In late 1998, APD was called to an incident at the Woodrow Wilson Bridge, where a person was threatening to commit suicide. The APD was joined by police from Prince George’s County, Md.; Washington D.C.; Maryland; Virginia; and the U.S. Park Police because each had jurisdiction for the bridge. Each group arrived with different radios operating on a range of frequencies, which made radio communication among the agencies impossible. Officers were forced to send hand-written notes to each other via runners to execute the response plan. That communication method required too much time and was a drain on resources, although law enforcement succeeded in preventing the person from jumping.
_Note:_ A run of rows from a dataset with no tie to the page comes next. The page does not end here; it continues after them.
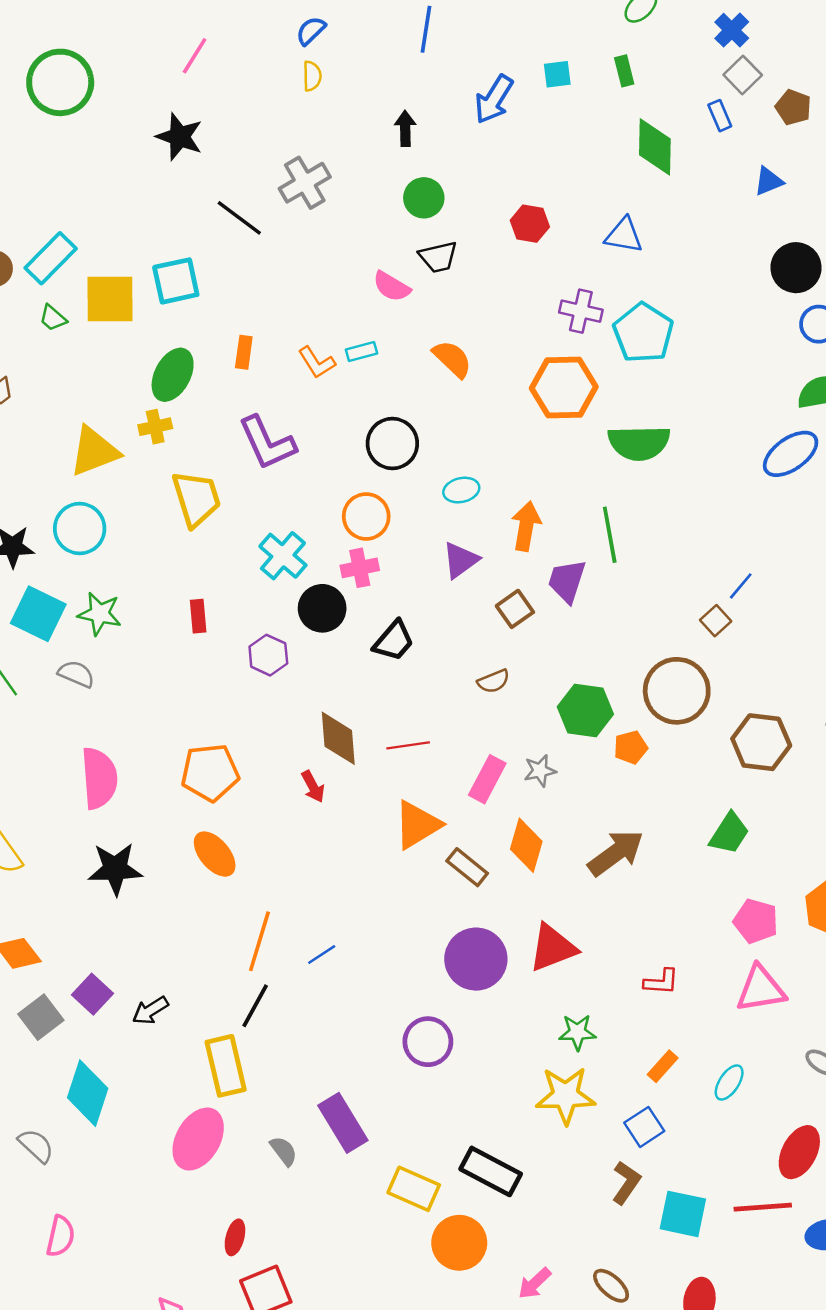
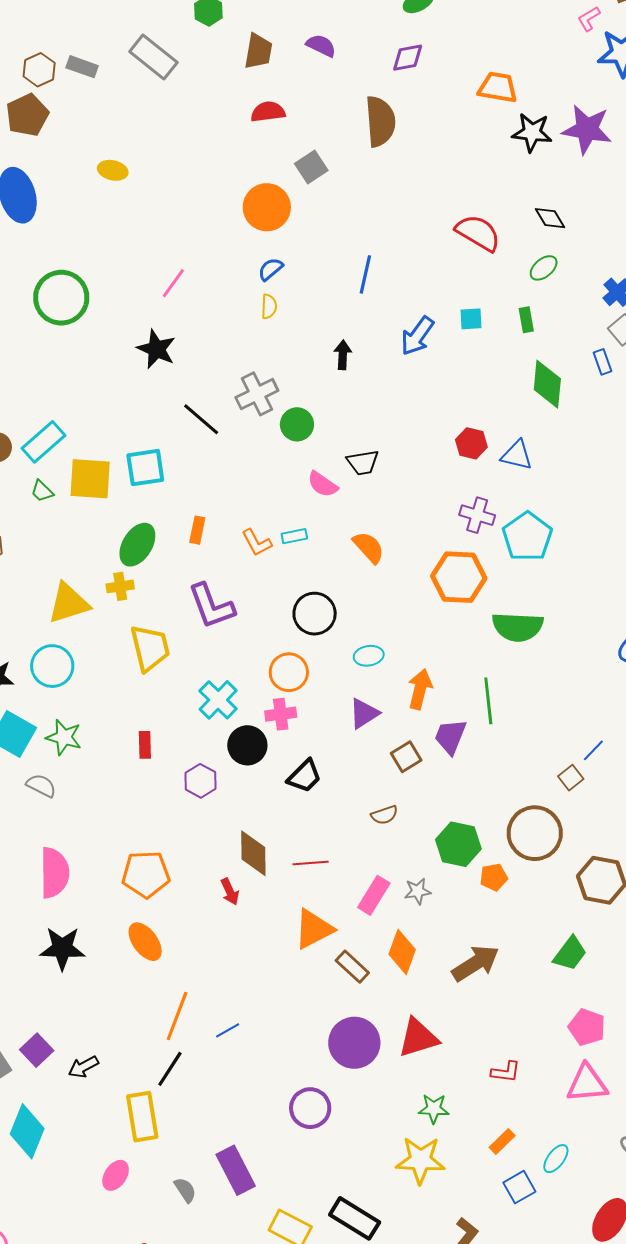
green circle: (424, 198) -> (297, 424), moved
red hexagon: (530, 224) -> (471, 443), moved
blue square: (644, 1127) -> (519, 1187), moved
pink ellipse: (198, 1139) -> (116, 1175), size x0.6

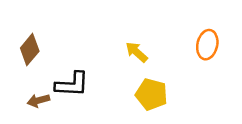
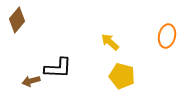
brown diamond: (30, 50) -> (17, 20), moved

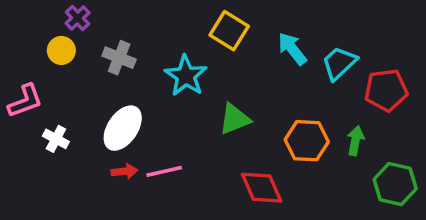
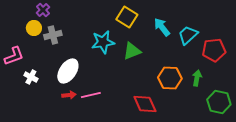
gray cross: (119, 58) -> (53, 35), moved, turned -36
cyan star: (186, 76) -> (103, 42), turned 30
green triangle: (235, 119) -> (132, 51), moved

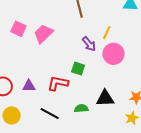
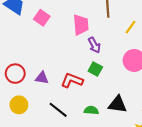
yellow line: (107, 33) -> (130, 27), moved
pink trapezoid: (43, 34) -> (81, 25), moved, turned 120
purple arrow: (89, 44) -> (94, 45), moved

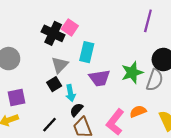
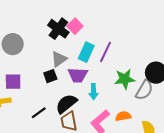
purple line: (148, 21) -> (105, 52), moved
purple trapezoid: (99, 78) -> (78, 75), moved
cyan arrow: (70, 93) -> (93, 92), moved
black semicircle: (76, 110) -> (66, 104), size x1.6

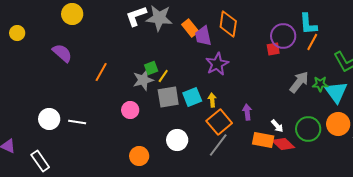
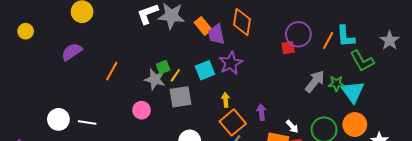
cyan L-shape: (308, 24) -> (346, 36), moved
purple semicircle: (62, 53) -> (72, 52), turned -75
gray star: (143, 80) -> (155, 79), turned 30
cyan square: (192, 97) -> (205, 70), moved

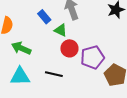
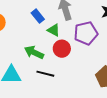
green arrow: (21, 48) -> (34, 52), moved
purple pentagon: (92, 57) -> (86, 33), moved

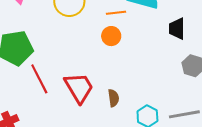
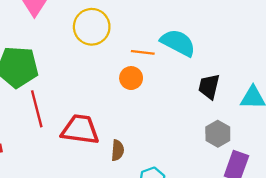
red trapezoid: (79, 88) -> (80, 129), turned -64

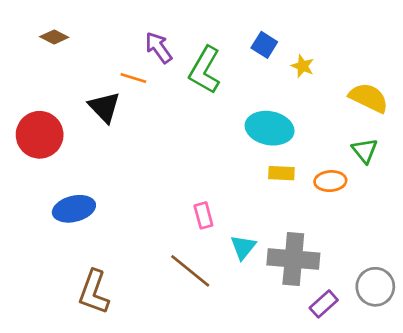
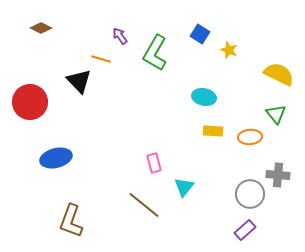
purple arrow: (159, 48) -> (120, 36), size x0.7
cyan ellipse: (270, 128) -> (204, 97), size x0.7
gray cross: (293, 259) -> (278, 175), moved, size x0.6
gray circle: (375, 287) -> (250, 194), moved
Because the incident was not the first to demonstrate communication inefficiencies among law enforcement agencies in the region, the National Institute of Justice (NIJ) Office of Science and Technology AGILE Program worked with APD to improve communication by testing off-the-shelf products. APD was outfitted with an ACU-1000 interoperability gateway by Raleigh, N.C.-based JPS. The gateway uses digital signal processing to connect UHF, VHF and 800 MHz radios as well as cell phones and a landline phone.
Initially, four agencies — APD with 800 MHz radios, the U.S. Park Service and Metro Transit police with VHF radios, and the Washington Metropolitan police with UHF radios — were connected to the system. “The geographic location and size of Alexandria made interagency communication necessary on at least a weekly basis,” says Eddie Reyes, lieutenant for APD. “The change in communications was remarkable. Eliminating the chaos and confusion in the field has lead to more successful response efforts.”
Based on the success of the system in Alexandria, in early 2002 the COG Police and Fire Chiefs committees adopted the APD model as the region’s communications interoperability system. The NIJ purchased and installed another ACU-1000 to connect an additional 16 agencies to the regional communications system. That installation marked the beginning of the Metropolitan Interoperability Radio System (MIRS).
The COG Police and Fire Communications subcommittees recently established an area-wide protocol for the operation and execution of the system. Additionally, more public safety agencies are being added to the MIRS.
Several public safety agencies in the region have installed ACU-1000s in mobile response units such as command buses, vehicles and vans to complement the fixed-site installations and to provide on-scene communications interoperability support. “Having this technology allows our public safety officers to do their job more successfully, ensuring safer response scenes and more lives saved,” Reyes says.